* [Task details]: Go through the entries below and retype them exactly, omitting each picture.

[[ Provided data, beginning ]]

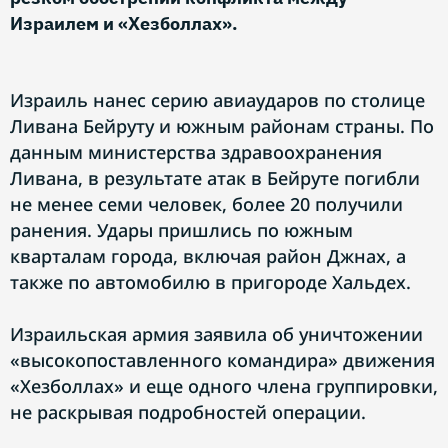
Израилем и «Хезболлах».
Израиль нанес серию авиаударов по столице
Ливана Бейруту и южным районам страны. По
данным министерства здравоохранения
Ливана, в результате атак в Бейруте погибли
не менее семи человек, более 20 получили
ранения. Удары пришлись по южным
кварталам города, включая район Джнах, а
также по автомобилю в пригороде Хальдех.
Израильская армия заявила об уничтожении
«высокопоставленного командира» движения
«Хезболлах» и еще одного члена группировки,
не раскрывая подробностей операции.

[[ Provided data, end ]]

* [Answer space]:
Израилем и «Хезболлах».
Израиль нанес серию авиаударов по столице
Ливана Бейруту и южным районам страны. По
данным министерства здравоохранения
Ливана, в результате атак в Бейруте погибли
не менее семи человек, более 20 получили
ранения. Удары пришлись по южным
кварталам города, включая район Джнах, а
также по автомобилю в пригороде Хальдех.
Израильская армия заявила об уничтожении
«высокопоставленного командира» движения
«Хезболлах» и еще одного члена группировки,
не раскрывая подробностей операции.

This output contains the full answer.